Trang Thi Thu Hau, Midori Nakamura-Hoshi, Yoshiaki Kanno, Takushi Nomura, Masako Nishizawa, Sayuri Seki, Hiroshi Ishii, Ai Kawana-Tachikawa, William W. Hall, Lan Anh Nguyen Thi, Tetsuro Matano, Hiroyuki Yamamoto
Biochemical and biophysical research communications 2019 v.512 no.2 pp. 213-217
CD8-positive T-lymphocytes, Human immunodeficiency virus, Macaca mulatta, Simian immunodeficiency virus, alleles, antigens, haplotypes, major histocompatibility complex, mutation, nucleotide sequences, virus replication
In human immunodeficiency virus (HIV) and simian immunodeficiency virus (SIV) infections, host major histocompatibility complex class I (MHC-I) genotypes have a great impact on viral replication and MHC-I-associated viral genome mutations are selected under CD8+ T-cell pressure. Association of MHC-I genotypes with HIV/SIV control has been investigated at MHC-I allele levels but not fully at haplotype levels. We previously established groups of rhesus macaques sharing individual MHC-I haplotypes. In the present study, we compared viral genome diversification after SIV infection in macaques possessing a protective MHC-I haplotype, 90-010-Id, with those possessing a non-protective MHC-I haplotype, 90-010-Ie. These two MHC-I haplotypes are associated with immunodominant CD8+ T-cell responses targeting similar regions of viral Nef antigen. Analyses of viral genome sequences and antigen-specific T-cell responses showed four and two candidates of viral CD8+ T-cell targets associated with 90-010-Id and 90-010-Ie, respectively, in addition to the Nef targets.

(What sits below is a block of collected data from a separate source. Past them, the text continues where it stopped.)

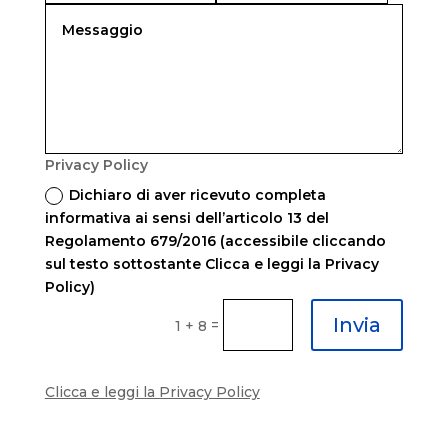
Privacy Policy
Dichiaro di aver ricevuto completa
informativa ai sensi dell’articolo 13 del
Regolamento 679/2016 (accessibile cliccando
sul testo sottostante Clicca e leggi la Privacy
Policy)
Invia
=
1 + 8
Clicca e leggi la Privacy Policy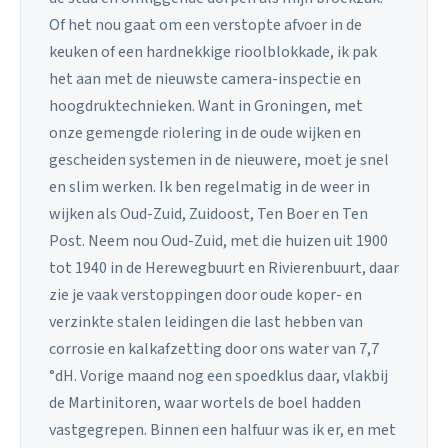
Of het nou gaat om een verstopte afvoer in de
keuken of een hardnekkige rioolblokkade, ik pak
het aan met de nieuwste camera-inspectie en
hoogdruktechnieken. Want in Groningen, met
onze gemengde riolering in de oude wijken en
gescheiden systemen in de nieuwere, moet je snel
en slim werken. Ik ben regelmatig in de weer in
wijken als Oud-Zuid, Zuidoost, Ten Boer en Ten
Post. Neem nou Oud-Zuid, met die huizen uit 1900
tot 1940 in de Herewegbuurt en Rivierenbuurt, daar
zie je vaak verstoppingen door oude koper- en
verzinkte stalen leidingen die last hebben van
corrosie en kalkafzetting door ons water van 7,7
°dH. Vorige maand nog een spoedklus daar, vlakbij
de Martinitoren, waar wortels de boel hadden
vastgegrepen. Binnen een halfuur was ik er, en met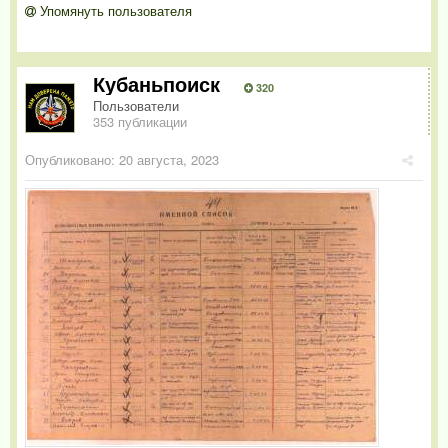
Упомянуть пользователя
Кубаньпоиск
320
Пользователи
353 публикации
Опубликовано:
20 августа, 2023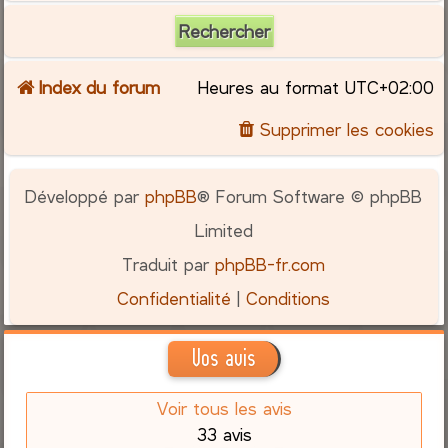
Index du forum
Heures au format
UTC+02:00
Supprimer les cookies
Développé par
phpBB
® Forum Software © phpBB
Limited
Traduit par
phpBB-fr.com
Confidentialité
|
Conditions
Vos avis
Voir tous les avis
33 avis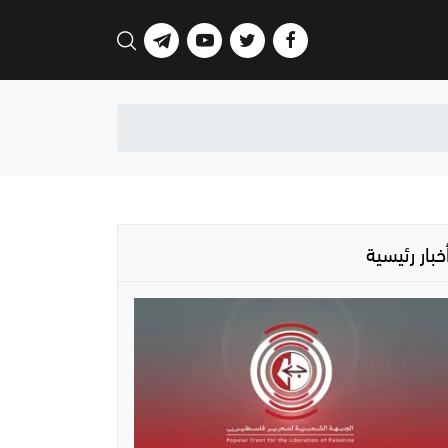
خبار رئيسية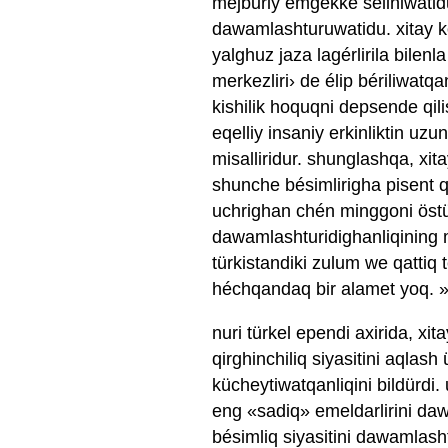
mejburiy emgekke séliniwatidu. 
dawamlashturuwatidu. xitay kom
yalghuz jaza lagérlirila bilen
merkezliri› de élip bériliwatq
kishilik hoquqni depsende qil
eqelliy insaniy erkinliktin uz
misalliridur. shunglashqa, xi
shunche bésimlirigha pisent q
uchrighan chén minggoni östür
dawamlashturidighanliqining m
türkistandiki zulum we qattiq t
héchqandaq bir alamet yoq. 
nuri türkel ependi axirida, xit
qirghinchiliq siyasitini aqlash 
kücheytiwatqanliqini bildürdi.
eng «sadiq» emeldarlirini da
bésimliq siyasitini dawamlasht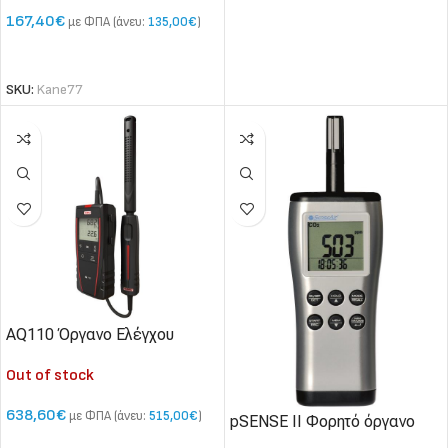
167,40
€
με ΦΠΑ (άνευ:
135,00
€
)
ΠΡΟΣΘΉΚΗ ΣΤΟ ΚΑΛΆΘΙ
SKU:
Kane77
AQ110 Όργανο Ελέγχου
Ποιότητας Αέρα (CO2-Θερμ.)
Out of stock
638,60
€
με ΦΠΑ (άνευ:
515,00
€
)
pSENSE II Φορητό όργανο
μέτρησης CO2,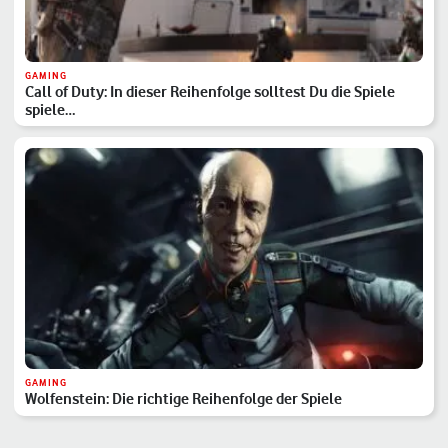
GAMING
Call of Duty: In dieser Reihenfolge solltest Du die Spiele
spiele…
GAMING
Wolfenstein: Die richtige Reihenfolge der Spiele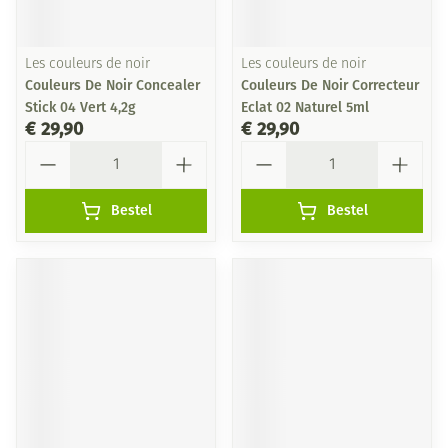
Les couleurs de noir
Les couleurs de noir
Couleurs De Noir Concealer
Couleurs De Noir Correcteur
Stick 04 Vert 4,2g
Eclat 02 Naturel 5ml
€ 29,90
€ 29,90
Aantal
Aantal
Bestel
Bestel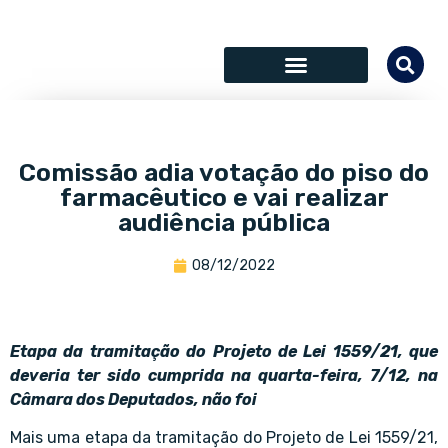
SÓCIOS COLABORADORES
Comissão adia votação do piso do
farmacêutico e vai realizar
audiência pública
08/12/2022
Etapa da tramitação do Projeto de Lei 1559/21, que
deveria ter sido cumprida na quarta-feira, 7/12, na
Câmara dos Deputados, não foi
Mais uma etapa da tramitação do Projeto de Lei 1559/21,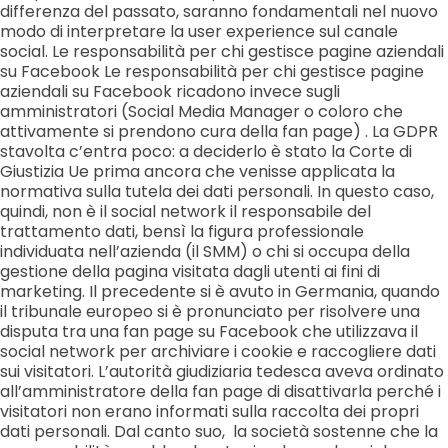
differenza del passato, saranno fondamentali nel nuovo
modo di interpretare la user experience sul canale
social. Le responsabilità per chi gestisce pagine aziendali
su Facebook Le responsabilità per chi gestisce pagine
aziendali su Facebook ricadono invece sugli
amministratori (Social Media Manager o coloro che
attivamente si prendono cura della fan page) . La GDPR
stavolta c’entra poco: a deciderlo è stato la Corte di
Giustizia Ue prima ancora che venisse applicata la
normativa sulla tutela dei dati personali. In questo caso,
quindi, non è il social network il responsabile del
trattamento dati, bensì la figura professionale
individuata nell’azienda (il SMM) o chi si occupa della
gestione della pagina visitata dagli utenti ai fini di
marketing. Il precedente si è avuto in Germania, quando
il tribunale europeo si è pronunciato per risolvere una
disputa tra una fan page su Facebook che utilizzava il
social network per archiviare i cookie e raccogliere dati
sui visitatori. L’autorità giudiziaria tedesca aveva ordinato
all’amministratore della fan page di disattivarla perché i
visitatori non erano informati sulla raccolta dei propri
dati personali. Dal canto suo, la società sostenne che la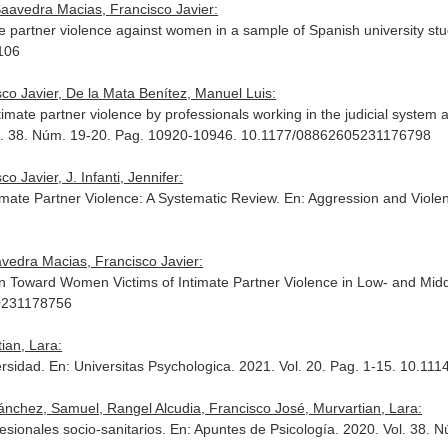
Saavedra Macias, Francisco Javier:
te partner violence against women in a sample of Spanish university st
106
co Javier, De la Mata Benítez, Manuel Luis:
ntimate partner violence by professionals working in the judicial syste
ol. 38. Núm. 19-20. Pag. 10920-10946. 10.1177/08862605231176798
 Javier, J. Infanti, Jennifer:
imate Partner Violence: A Systematic Review.
En: Aggression and Viole
avedra Macias, Francisco Javier:
ion Toward Women Victims of Intimate Partner Violence in Low- and Mi
80231178756
ian, Lara:
ersidad.
En: Universitas Psychologica
. 2021. Vol. 20. Pag. 1-15. 10.1
ánchez, Samuel, Rangel Alcudia, Francisco José, Murvartian, Lara:
sionales socio-sanitarios.
En: Apuntes de Psicología
. 2020. Vol. 38. 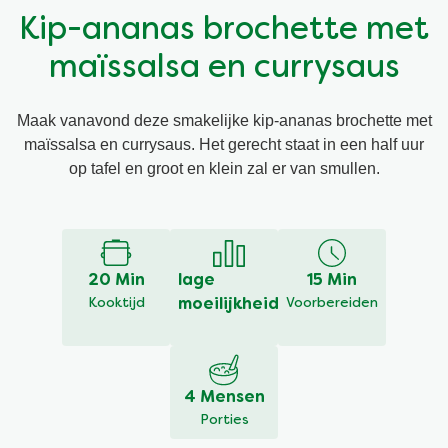
Kip-ananas brochette met
Vegetarisch
Kruiding
maïssalsa en currysaus
Ingrediënten
Groentewraps
Maak vanavond deze smakelijke kip-ananas brochette met
maïssalsa en currysaus. Het gerecht staat in een half uur
Groentewraps
Kant en Klaar
op tafel en groot en klein zal er van smullen.
Schrijf een
Een vraag
Gelegenheden
Snackpots
recensie
stellen
Geen
beoordelingen
ingediend
voor
20 Min
lage
15 Min
deze
Kooktijd
moeilijkheid
Voorbereiden
recipe
4 Mensen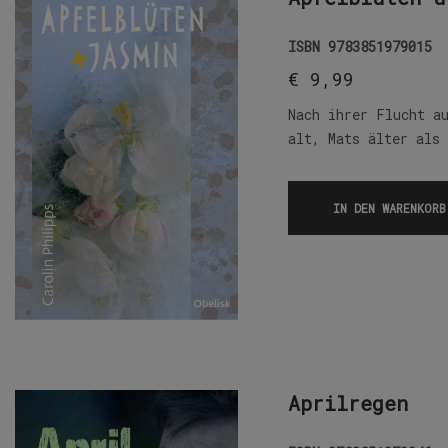
ISBN
9783851979015
€
9,99
Nach ihrer Flucht a
alt, Mats älter als
IN DEN WARENKORB
Aprilregen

In these CD8+ T-cell target regions, higher numbers of mutations were detected at the setpoint after SIV infection in macaques possessing 90-010-Id than those possessing 90-010-Ie. These results indicate higher selective pressure on overall CD8+ T-cell targets associated with the protective MHC-I haplotype, suggesting a pattern of HIV/SIV control by multiple target-specific CD8+ T-cell responses.